Data excerpts
=-=-=-=-=
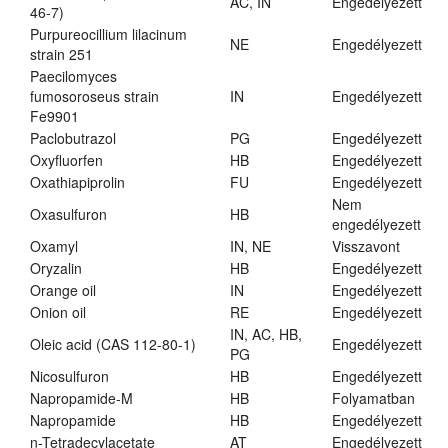
AC, IN
Engedélyezett
46-7)
Purpureocillium lilacinum
NE
Engedélyezett
strain 251
Paecilomyces
fumosoroseus strain
IN
Engedélyezett
Fe9901
Paclobutrazol
PG
Engedélyezett
Oxyfluorfen
HB
Engedélyezett
Oxathiapiprolin
FU
Engedélyezett
Nem
Oxasulfuron
HB
engedélyezett
Oxamyl
IN, NE
Visszavont
Oryzalin
HB
Engedélyezett
Orange oil
IN
Engedélyezett
Onion oil
RE
Engedélyezett
IN, AC, HB,
Oleic acid (CAS 112-80-1)
Engedélyezett
PG
Nicosulfuron
HB
Engedélyezett
Napropamide-M
HB
Folyamatban
Napropamide
HB
Engedélyezett
n-Tetradecylacetate
AT
Engedélyezett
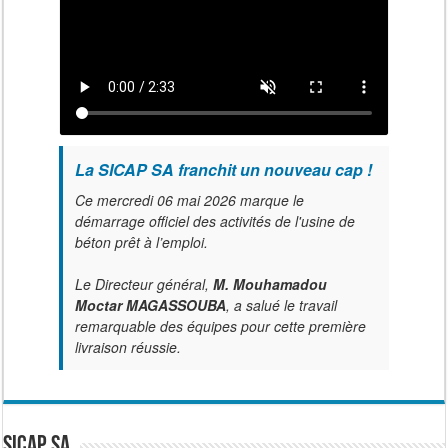
La SICAP SA franchit un nouveau cap !
Ce mercredi 06 mai 2026 marque le
démarrage officiel des activités de l'usine de
béton prêt à l’emploi.
Le Directeur général,
M. Mouhamadou
Moctar MAGASSOUBA
, a salué le travail
remarquable des équipes pour cette première
livraison réussie.
SICAP SA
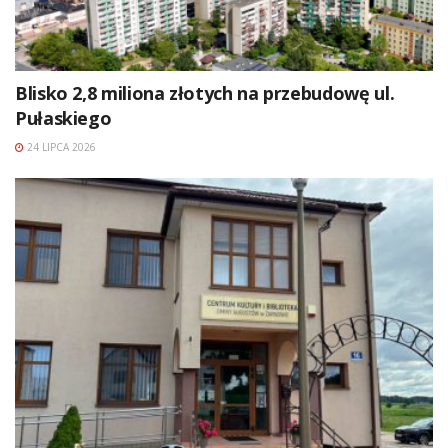
Blisko 2,8 miliona złotych na przebudowę ul.
Pułaskiego
24 LIPCA 2026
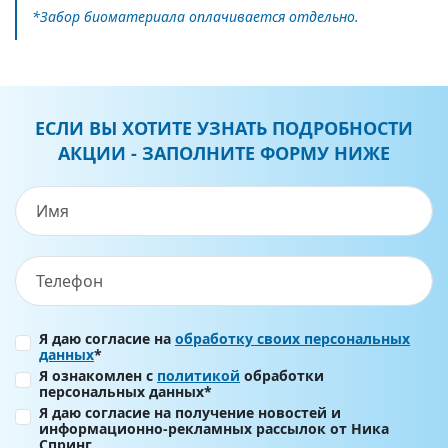
*Забор биоматериала оплачивается отдельно.
ЕСЛИ ВЫ ХОТИТЕ УЗНАТЬ ПОДРОБНОСТИ
АКЦИИ - ЗАПОЛНИТЕ ФОРМУ НИЖЕ
Я даю согласие на
обработку своих персональных
данных
*
Я ознакомлен с
политикой
обработки
персональных данных*
Я даю согласие на получение новостей и
информационно-рекламных рассылок от Ника
Спринг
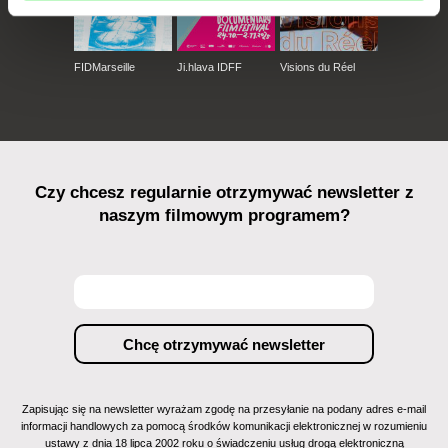
FIDMarseille
Ji.hlava IDFF
Visions du Réel
Czy chcesz regularnie otrzymywać newsletter z
naszym filmowym programem?
Zapisując się na newsletter wyrażam zgodę na przesyłanie na podany adres e-mail
informacji handlowych za pomocą środków komunikacji elektronicznej w rozumieniu
ustawy z dnia 18 lipca 2002 roku o świadczeniu usług drogą elektroniczną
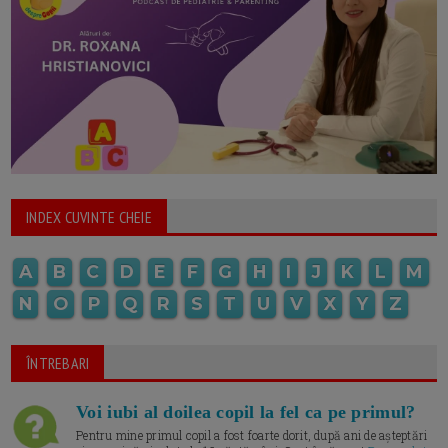
INDEX CUVINTE CHEIE
A
B
C
D
E
F
G
H
I
J
K
L
M
N
O
P
Q
R
S
T
U
V
X
Y
Z
ÎNTREBARI
Voi iubi al doilea copil la fel ca pe primul?
Pentru mine primul copil a fost foarte dorit, după ani de așteptări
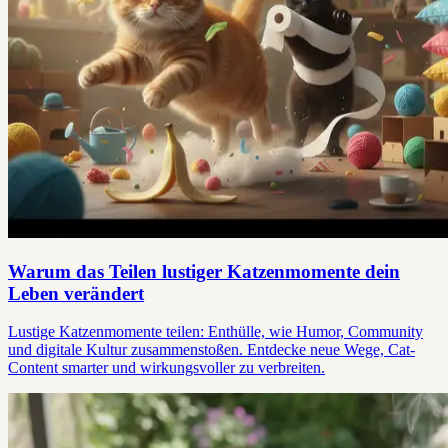
Warum das Teilen lustiger Katzenmomente dein
Leben verändert
Lustige Katzenmomente teilen: Enthülle, wie Humor, Community
und digitale Kultur zusammenstoßen. Entdecke neue Wege, Cat-
Content smarter und wirkungsvoller zu verbreiten.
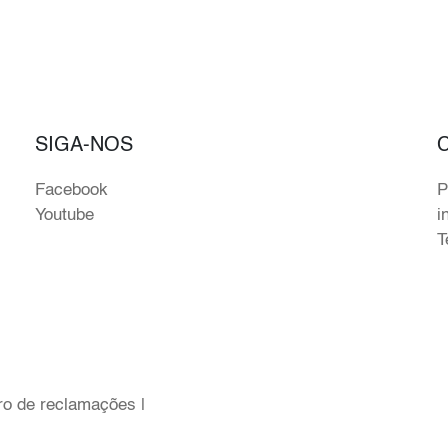
SIGA-NOS
Facebook
P
Youtube
i
T
ro de reclamações
|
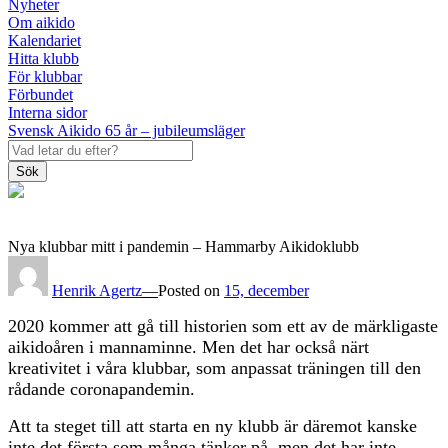
Nyheter
Om aikido
Kalendariet
Hitta klubb
För klubbar
Förbundet
Interna sidor
Svensk Aikido 65 år – jubileumsläger
Sök
Nya klubbar mitt i pandemin – Hammarby Aikidoklubb
Henrik Agertz
—
Posted on
15, december
2020 kommer att gå till historien som ett av de märkligaste
aikidoåren i mannaminne. Men det har också närt
kreativitet i våra klubbar, som anpassat träningen till den
rådande coronapandemin.
Att ta steget till att starta en ny klubb är däremot kanske
inte det första som många tänker på, men det har inte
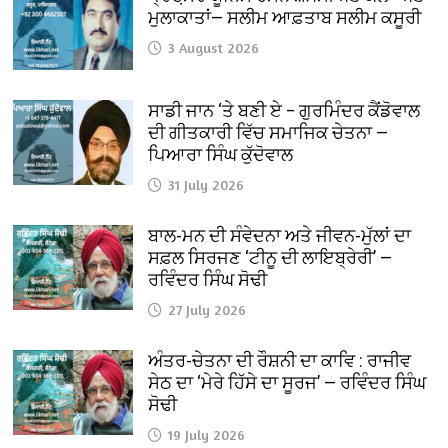
ਮੁਲਾਕਾਤਾਂ— ਸਲੀਮ ਆਫ਼ਤਾਬ ਸਲੀਮ ਕਸੂਰੀ
3 August 2026
ਸਾਡੀ ਜਾਨ ‘ਤੇ ਬਣੀ ਏ – ਗੁਰਮਿੰਦਰ ਕੈਂਡੋਵਾਲ
ਦੀ ਗੀਤਕਾਰੀ ਵਿੱਚ ਸਮਾਜਿਕ ਚੇਤਨਾ —
ਪਿਆਰਾ ਸਿੰਘ ਕੁੱਦੋਵਾਲ
31 July 2026
ਬਾਲ-ਮਨ ਦੀ ਸੰਵੇਦਨਾ ਅਤੇ ਜੀਵਨ-ਮੁੱਲਾਂ ਦਾ
ਸਫ਼ਲ ਸਿਰਜਣ ‘ਟੀਨੂ ਦੀ ਲਾਇਬ੍ਰੇਰੀ’ —
ਰਵਿੰਦਰ ਸਿੰਘ ਸੋਢੀ
27 July 2026
ਅੰਤਰ-ਚੇਤਨਾ ਦੀ ਰੌਸ਼ਨੀ ਦਾ ਕਾਵਿ : ਰਾਜੀਵ
ਸੇਠ ਦਾ ‘ਮੇਰੇ ਹਿੱਸੇ ਦਾ ਸੂਰਜ’ — ਰਵਿੰਦਰ ਸਿੰਘ
ਸੋਢੀ
19 July 2026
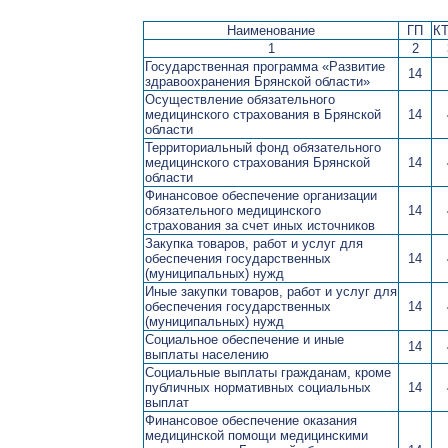
Наименование
ГП
К
1
2
Государственная программа «Развитие
14
здравоохранения Брянской области»
Осуществление обязательного
медицинского страхования в Брянской
14
области
Территориальный фонд обязательного
медицинского страхования Брянской
14
области
Финансовое обеспечение организации
обязательного медицинского
14
страхования за счет иных источников
Закупка товаров, работ и услуг для
обеспечения государственных
14
(муниципальных) нужд
Иные закупки товаров, работ и услуг для
обеспечения государственных
14
(муниципальных) нужд
Социальное обеспечение и иные
14
выплаты населению
Социальные выплаты гражданам, кроме
публичных нормативных социальных
14
выплат
Финансовое обеспечение оказания
медицинской помощи медицинскими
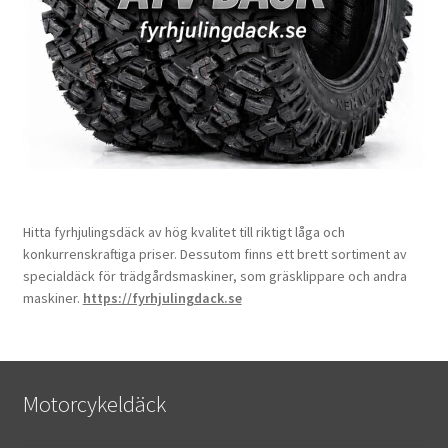
Hitta fyrhjulingsdäck av hög kvalitet till riktigt låga och
konkurrenskraftiga priser. Dessutom finns ett brett sortiment av
specialdäck för trädgårdsmaskiner, som gräsklippare och andra
maskiner.
https://fyrhjulingdack.se
Motorcykeldäck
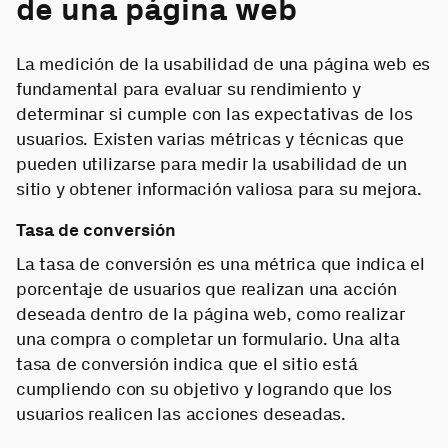
de una página web
La medición de la usabilidad de una página web es
fundamental para evaluar su rendimiento y
determinar si cumple con las expectativas de los
usuarios. Existen varias métricas y técnicas que
pueden utilizarse para medir la usabilidad de un
sitio y obtener información valiosa para su mejora.
Tasa de conversión
La tasa de conversión es una métrica que indica el
porcentaje de usuarios que realizan una acción
deseada dentro de la página web, como realizar
una compra o completar un formulario. Una alta
tasa de conversión indica que el sitio está
cumpliendo con su objetivo y logrando que los
usuarios realicen las acciones deseadas.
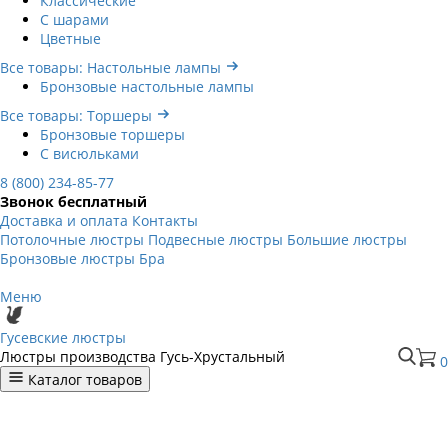
Классические
С шарами
Цветные
Все товары: Настольные лампы
Бронзовые настольные лампы
Все товары: Торшеры
Бронзовые торшеры
С висюльками
8 (800) 234-85-77
Звонок бесплатный
Доставка и оплата
Контакты
Потолочные люстры
Подвесные люстры
Большие люстры
Бронзовые люстры
Бра
Меню
Гусевские люстры
Люстры производства Гусь-Хрустальный
0
Каталог товаров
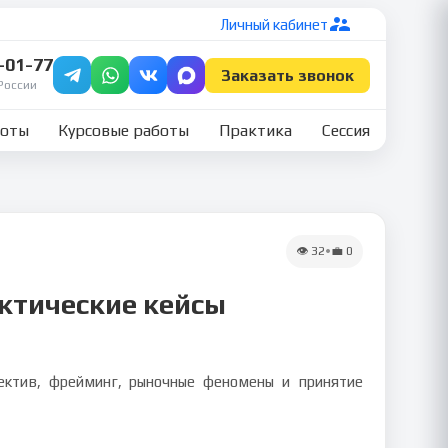
Личный кабинет
7-01-77
Заказать звонок
России
боты
Курсовые работы
Практика
Сессия
👁
32
•
💼
0
актические кейсы
пектив, фрейминг, рыночные феномены и принятие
=-=-=-=-=
**Work request**
Find the word "Бронзовые" in the records, and report each line that has it.

**Completed task**
Бронзовые настольные лампы
Бронзовые торшеры
Бронзовые люстры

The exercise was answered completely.